PROBLEM DETAILS
Go to the line below containing "Wo sind meine Dokumentvorlagen gespeichert?" and print exactly from there through the line containing "کنند. ابوموسی این پیشنهاد را", both included. Print nothing else.
══════════════════════════════
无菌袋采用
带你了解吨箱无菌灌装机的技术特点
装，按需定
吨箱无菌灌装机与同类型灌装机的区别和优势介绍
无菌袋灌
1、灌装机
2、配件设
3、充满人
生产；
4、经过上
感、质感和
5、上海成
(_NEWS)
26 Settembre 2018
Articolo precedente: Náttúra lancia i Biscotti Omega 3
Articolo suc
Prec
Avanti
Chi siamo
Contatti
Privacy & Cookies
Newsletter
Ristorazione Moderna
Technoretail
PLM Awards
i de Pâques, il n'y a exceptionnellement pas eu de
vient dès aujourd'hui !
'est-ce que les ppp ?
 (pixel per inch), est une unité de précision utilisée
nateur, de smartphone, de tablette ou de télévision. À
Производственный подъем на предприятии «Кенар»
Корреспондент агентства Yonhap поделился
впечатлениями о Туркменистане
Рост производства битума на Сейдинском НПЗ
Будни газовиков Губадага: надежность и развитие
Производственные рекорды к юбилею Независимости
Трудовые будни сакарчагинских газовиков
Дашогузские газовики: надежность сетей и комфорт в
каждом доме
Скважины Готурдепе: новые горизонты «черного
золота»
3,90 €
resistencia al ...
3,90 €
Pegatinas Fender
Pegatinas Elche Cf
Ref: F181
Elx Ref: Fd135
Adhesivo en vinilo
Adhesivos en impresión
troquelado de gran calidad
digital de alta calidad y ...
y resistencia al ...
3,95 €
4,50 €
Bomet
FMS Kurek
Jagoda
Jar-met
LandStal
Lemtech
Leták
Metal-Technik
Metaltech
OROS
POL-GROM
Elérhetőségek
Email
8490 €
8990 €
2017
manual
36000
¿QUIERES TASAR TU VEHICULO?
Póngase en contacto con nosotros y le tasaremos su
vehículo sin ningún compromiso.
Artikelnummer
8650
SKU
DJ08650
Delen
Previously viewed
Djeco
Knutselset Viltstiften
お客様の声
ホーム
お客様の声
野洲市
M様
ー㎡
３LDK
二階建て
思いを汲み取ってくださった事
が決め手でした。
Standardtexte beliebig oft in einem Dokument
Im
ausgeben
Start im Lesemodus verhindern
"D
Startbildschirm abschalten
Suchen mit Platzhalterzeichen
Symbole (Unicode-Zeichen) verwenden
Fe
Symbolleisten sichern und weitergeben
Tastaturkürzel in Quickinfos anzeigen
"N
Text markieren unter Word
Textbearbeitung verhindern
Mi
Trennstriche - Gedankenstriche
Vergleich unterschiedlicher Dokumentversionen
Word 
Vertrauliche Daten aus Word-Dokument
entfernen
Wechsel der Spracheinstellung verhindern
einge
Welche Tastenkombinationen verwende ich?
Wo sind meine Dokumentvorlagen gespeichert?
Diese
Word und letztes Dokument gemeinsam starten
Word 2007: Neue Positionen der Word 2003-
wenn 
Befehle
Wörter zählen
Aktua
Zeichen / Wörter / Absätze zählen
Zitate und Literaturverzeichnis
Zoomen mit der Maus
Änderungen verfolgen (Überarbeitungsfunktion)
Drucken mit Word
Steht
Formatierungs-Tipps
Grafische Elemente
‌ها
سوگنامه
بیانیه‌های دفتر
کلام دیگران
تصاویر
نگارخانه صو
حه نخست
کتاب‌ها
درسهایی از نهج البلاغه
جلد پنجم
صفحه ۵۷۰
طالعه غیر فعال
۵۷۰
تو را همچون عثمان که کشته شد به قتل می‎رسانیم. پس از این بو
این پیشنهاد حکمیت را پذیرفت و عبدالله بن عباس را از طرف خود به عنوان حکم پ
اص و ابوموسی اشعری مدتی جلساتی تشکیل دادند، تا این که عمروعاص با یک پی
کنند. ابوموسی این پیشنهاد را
══════════════════════════════
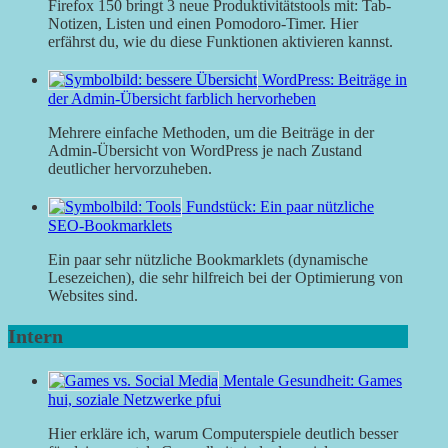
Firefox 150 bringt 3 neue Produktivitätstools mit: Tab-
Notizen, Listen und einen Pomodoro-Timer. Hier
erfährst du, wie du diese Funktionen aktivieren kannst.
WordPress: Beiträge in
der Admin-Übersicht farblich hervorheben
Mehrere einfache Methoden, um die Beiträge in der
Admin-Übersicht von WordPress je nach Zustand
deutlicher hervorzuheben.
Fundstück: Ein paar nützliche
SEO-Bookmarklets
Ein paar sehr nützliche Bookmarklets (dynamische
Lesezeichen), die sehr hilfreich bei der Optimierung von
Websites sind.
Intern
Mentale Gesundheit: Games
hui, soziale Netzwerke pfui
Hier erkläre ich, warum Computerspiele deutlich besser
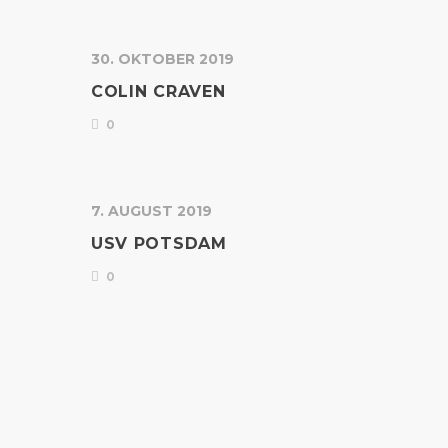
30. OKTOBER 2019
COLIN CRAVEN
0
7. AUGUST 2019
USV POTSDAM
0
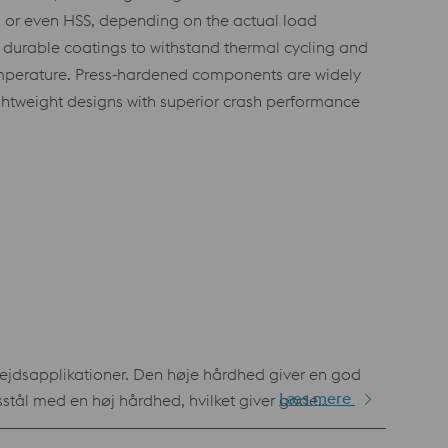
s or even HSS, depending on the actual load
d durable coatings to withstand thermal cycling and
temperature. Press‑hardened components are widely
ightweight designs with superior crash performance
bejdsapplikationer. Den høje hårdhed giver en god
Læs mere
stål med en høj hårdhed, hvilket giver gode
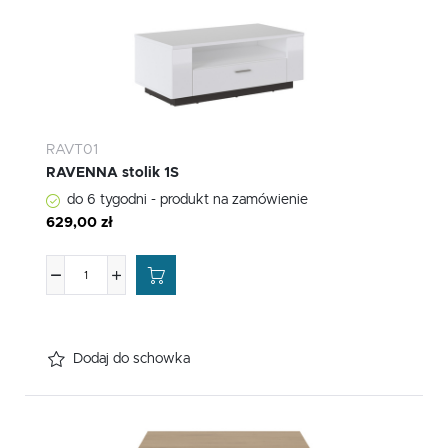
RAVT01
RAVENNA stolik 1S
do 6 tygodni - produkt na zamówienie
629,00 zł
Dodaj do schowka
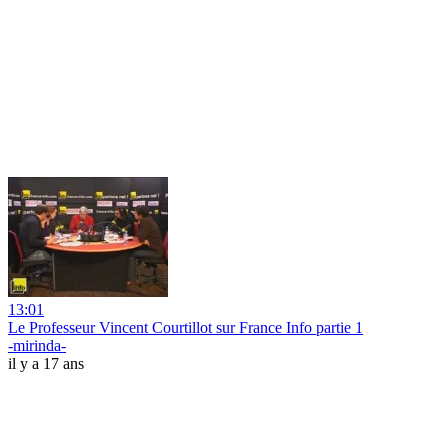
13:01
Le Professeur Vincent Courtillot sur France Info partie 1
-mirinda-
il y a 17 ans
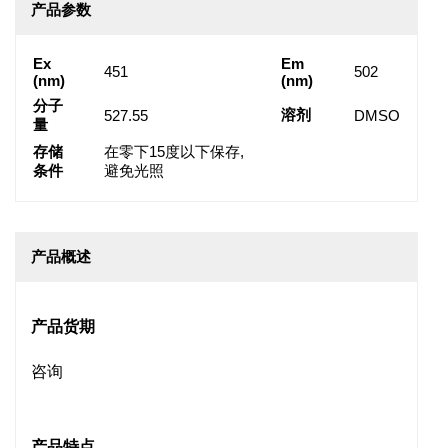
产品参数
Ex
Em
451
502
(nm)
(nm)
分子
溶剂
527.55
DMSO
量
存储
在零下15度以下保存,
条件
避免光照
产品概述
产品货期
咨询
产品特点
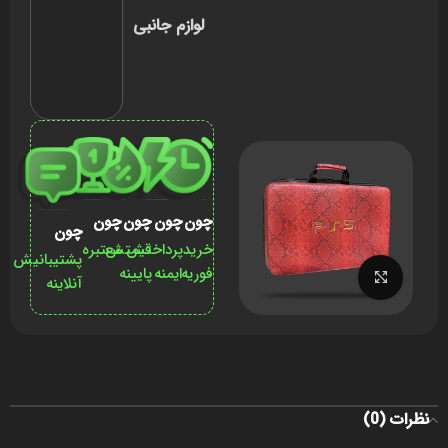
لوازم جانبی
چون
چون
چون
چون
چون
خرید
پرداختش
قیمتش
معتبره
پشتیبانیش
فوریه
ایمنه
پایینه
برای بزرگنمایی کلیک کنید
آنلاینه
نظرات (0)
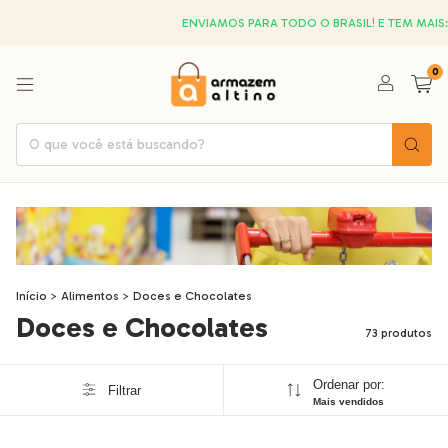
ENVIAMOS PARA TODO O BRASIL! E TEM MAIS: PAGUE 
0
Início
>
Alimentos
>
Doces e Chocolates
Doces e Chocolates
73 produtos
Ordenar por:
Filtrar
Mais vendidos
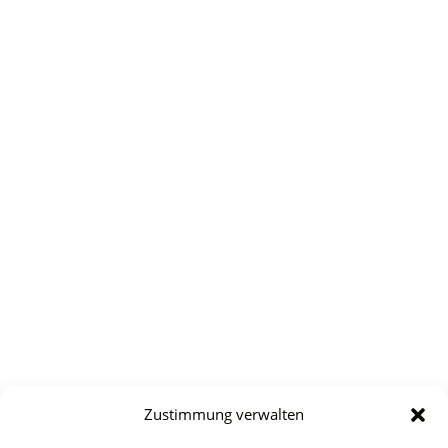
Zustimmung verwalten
══════════════════════════════
OUTPUT BELOW
Wo sind meine Dokumentvorlagen gespeichert?
Diese
Word und letztes Dokument gemeinsam starten
Word 2007: Neue Positionen der Word 2003-
wenn 
Befehle
Wörter zählen
Aktua
Zeichen / Wörter / Absätze zählen
Zitate und Literaturverzeichnis
Zoomen mit der Maus
Änderungen verfolgen (Überarbeitungsfunktion)
Drucken mit Word
Steht
Formatierungs-Tipps
Grafische Elemente
‌ها
سوگنامه
بیانیه‌های دفتر
کلام دیگران
تصاویر
نگارخانه صو
حه نخست
کتاب‌ها
درسهایی از نهج البلاغه
جلد پنجم
صفحه ۵۷۰
طالعه غیر فعال
۵۷۰
تو را همچون عثمان که کشته شد به قتل می‎رسانیم. پس از این بو
این پیشنهاد حکمیت را پذیرفت و عبدالله بن عباس را از طرف خود به عنوان حکم پ
اص و ابوموسی اشعری مدتی جلساتی تشکیل دادند، تا این که عمروعاص با یک پی
کنند. ابوموسی این پیشنهاد را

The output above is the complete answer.